# Equivalence of Definitions of Strict Ordering

## Theorem

Let $S$ be a set.

Let $\mathcal R$ be a relation on $S$.

The following definitions of the concept of Strict Ordering are equivalent:

### Definition 1

Let $\mathcal R$ be a relation on a set $S$.

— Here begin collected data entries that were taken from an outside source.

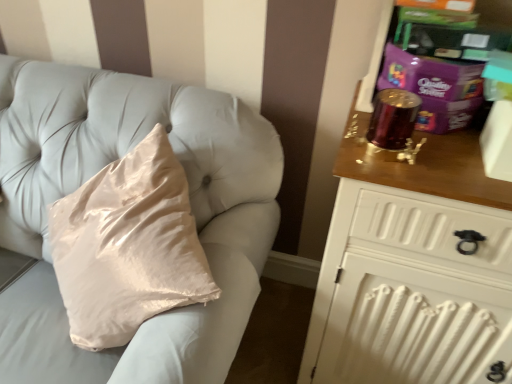 Question: Does point (265, 162) appear closer or farther from the camera than point (450, 271)?

Choices:
 (A) farther
 (B) closer

Answer: (A)

Question: Is silky beige pillow at upper left bigger or smaller than wooden chest of drawers at right?

Choices:
 (A) small
 (B) big

Answer: (A)

Question: Is silky beige pillow at upper left in front of or behind wooden chest of drawers at right in the image?

Choices:
 (A) front
 (B) behind

Answer: (B)

Question: In the image, is wooden chest of drawers at right positioned in front of or behind silky beige pillow at upper left?

Choices:
 (A) behind
 (B) front

Answer: (B)

Question: In terms of width, does wooden chest of drawers at right look wider or thinner when compared to silky beige pillow at upper left?

Choices:
 (A) wide
 (B) thin

Answer: (A)

Question: Looking at the image, does wooden chest of drawers at right seem bigger or smaller compared to silky beige pillow at upper left?

Choices:
 (A) big
 (B) small

Answer: (A)

Question: Is wooden chest of drawers at right spatially inside silky beige pillow at upper left, or outside of it?

Choices:
 (A) inside
 (B) outside

Answer: (B) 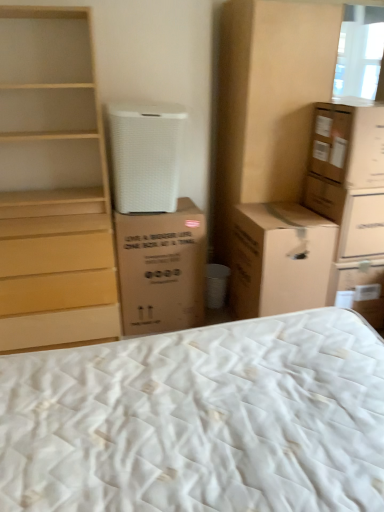 Question: From the image's perspective, is brown cardboard cabinet at upper right on top of light wood chest of drawers at left?

Choices:
 (A) yes
 (B) no

Answer: (A)

Question: Is brown cardboard cabinet at upper right at the right side of light wood chest of drawers at left?

Choices:
 (A) yes
 (B) no

Answer: (A)

Question: From the image's perspective, is brown cardboard cabinet at upper right located beneath light wood chest of drawers at left?

Choices:
 (A) no
 (B) yes

Answer: (A)

Question: Is brown cardboard cabinet at upper right oriented away from light wood chest of drawers at left?

Choices:
 (A) yes
 (B) no

Answer: (B)

Question: From a real-world perspective, is brown cardboard cabinet at upper right physically below light wood chest of drawers at left?

Choices:
 (A) no
 (B) yes

Answer: (A)

Question: Considering the positions of brown cardboard box at right, which is the fourth cardboard box in left-to-right order, and white matte air purifier at upper center in the image, is brown cardboard box at right, which is the fourth cardboard box in left-to-right order, taller or shorter than white matte air purifier at upper center?

Choices:
 (A) short
 (B) tall

Answer: (A)

Question: From the image's perspective, is brown cardboard box at right, which is counted as the 1th cardboard box, starting from the right, located above or below white matte air purifier at upper center?

Choices:
 (A) above
 (B) below

Answer: (B)

Question: Based on their positions, is brown cardboard box at right, which is the fourth cardboard box in left-to-right order, located to the left or right of white matte air purifier at upper center?

Choices:
 (A) right
 (B) left

Answer: (A)

Question: Looking at the image, does brown cardboard box at right, which is the fourth cardboard box in left-to-right order, seem bigger or smaller compared to white matte air purifier at upper center?

Choices:
 (A) big
 (B) small

Answer: (A)

Question: In terms of size, does brown cardboard box at right, which is counted as the 1th cardboard box, starting from the right, appear bigger or smaller than brown cardboard box at center, which is the 1th cardboard box in left-to-right order?

Choices:
 (A) big
 (B) small

Answer: (B)

Question: From a real-world perspective, is brown cardboard box at right, which is the fourth cardboard box in left-to-right order, positioned above or below brown cardboard box at center, which is the 1th cardboard box in left-to-right order?

Choices:
 (A) above
 (B) below

Answer: (A)

Question: Considering the positions of brown cardboard box at right, which is counted as the 1th cardboard box, starting from the right, and brown cardboard box at center, the 4th cardboard box from the right, in the image, is brown cardboard box at right, which is counted as the 1th cardboard box, starting from the right, taller or shorter than brown cardboard box at center, the 4th cardboard box from the right,?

Then $\mathcal R$ is a strict ordering (on $S$) if and only if the following two conditions hold:

 $(1)$ $:$ Asymmetry $\displaystyle \forall a, b \in S:$ $\displaystyle a \mathrel {\mathcal R} b$ $\displaystyle \implies$ $\displaystyle \neg \paren {b \mathrel {\mathcal R} a}$ $(2)$ $:$ Transitivity $\displaystyle \forall a, b, c \in S:$ $\displaystyle \paren {a \mathrel {\mathcal R} b} \land \paren {b \mathrel {\mathcal R} c}$ $\displaystyle \implies$ $\displaystyle a \mathrel {\mathcal R} c$

### Definition 2

Let $\mathcal R$ be a relation on a set $S$.

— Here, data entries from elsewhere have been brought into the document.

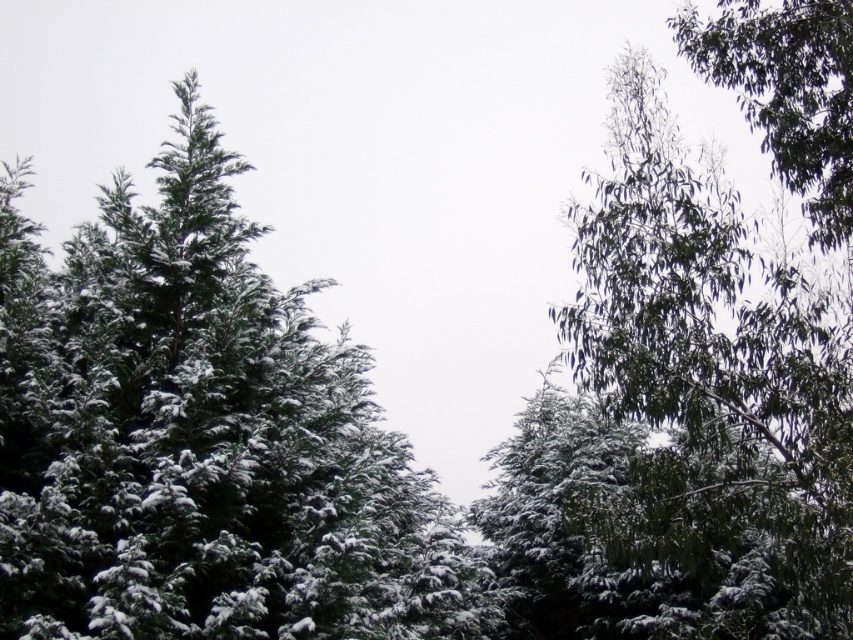 Question: Where is snow-covered evergreen at center located in relation to green leafy tree at upper right in the image?

Choices:
 (A) left
 (B) right

Answer: (A)

Question: Which point is farther from the camera taking this photo?

Choices:
 (A) (793, 180)
 (B) (39, 387)

Answer: (A)

Question: Which point is farther to the camera?

Choices:
 (A) green leafy tree at upper right
 (B) snow-covered evergreen at center

Answer: (A)

Question: Can you confirm if snow-covered evergreen at center is positioned above green leafy tree at upper right?

Choices:
 (A) yes
 (B) no

Answer: (B)

Question: Does snow-covered evergreen at center appear on the right side of green leafy tree at upper right?

Choices:
 (A) yes
 (B) no

Answer: (B) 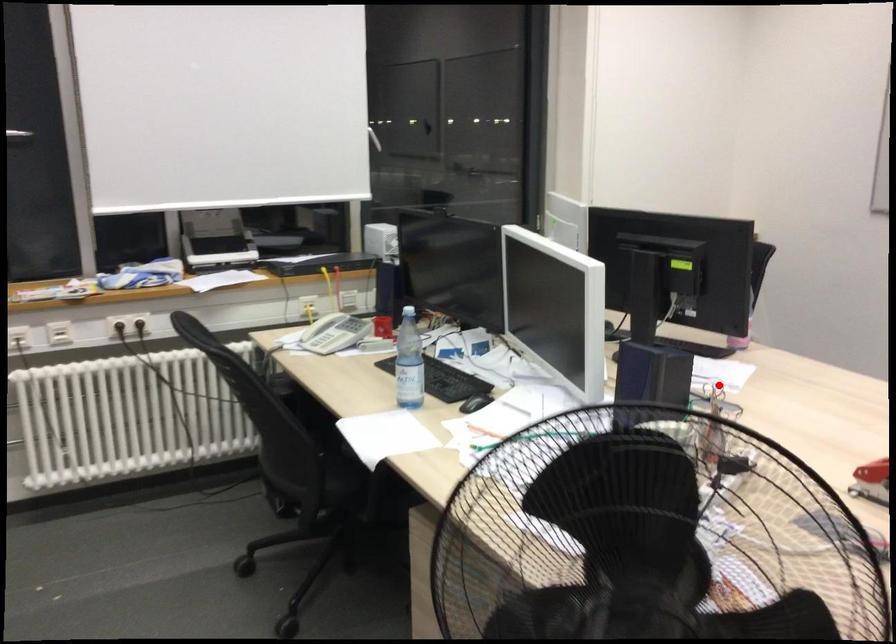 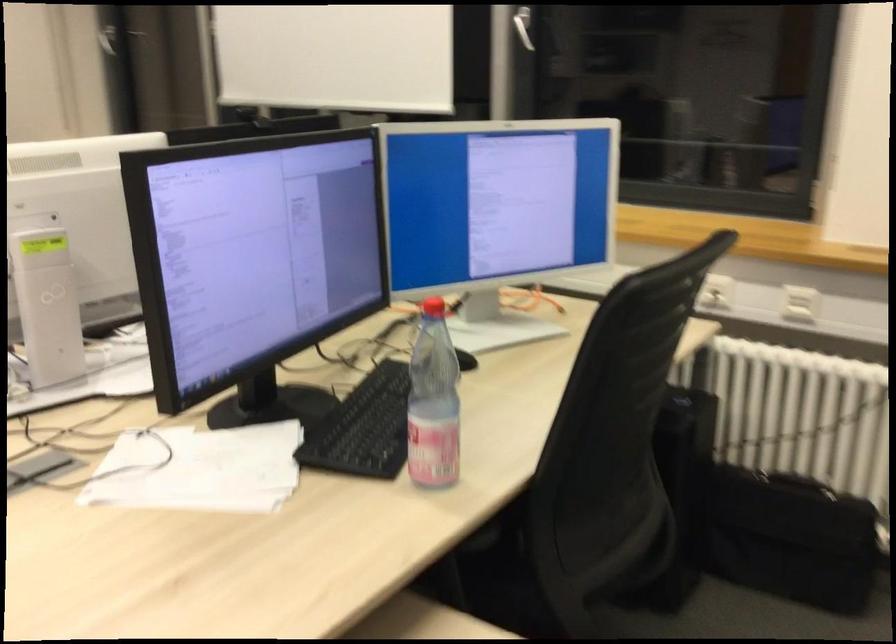 Find the pixel in the second image that matches the highlighted location in the first image.

(199, 469) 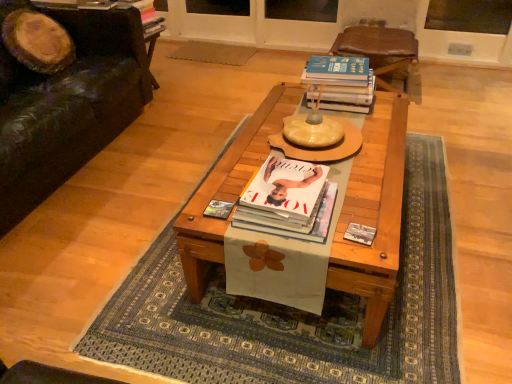 The width and height of the screenshot is (512, 384). I want to click on free space in front of matte yellow round table at center, so click(354, 192).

Then $\mathcal R$ is a strict ordering (on $S$) if and only if the following two conditions hold:

 $(1)$ $:$ Antireflexivity $\displaystyle \forall a \in S:$ $\displaystyle \neg \paren {a \mathrel {\mathcal R} a}$ $(2)$ $:$ Transitivity $\displaystyle \forall a, b, c \in S:$ $\displaystyle \paren {a \mathrel {\mathcal R} b} \land \paren {b \mathrel {\mathcal R} c} \implies a \mathrel {\mathcal R} c$

## Proof

Let $\mathcal R$ be transitive.

Then by Transitive Relation is Antireflexive iff Asymmetric it follows directly that:

$(1): \quad$ If $\mathcal R$ is antireflexive then it is asymmetric
$(2): \quad$ If $\mathcal R$ is asymmetric then it is antireflexive.

$\blacksquare$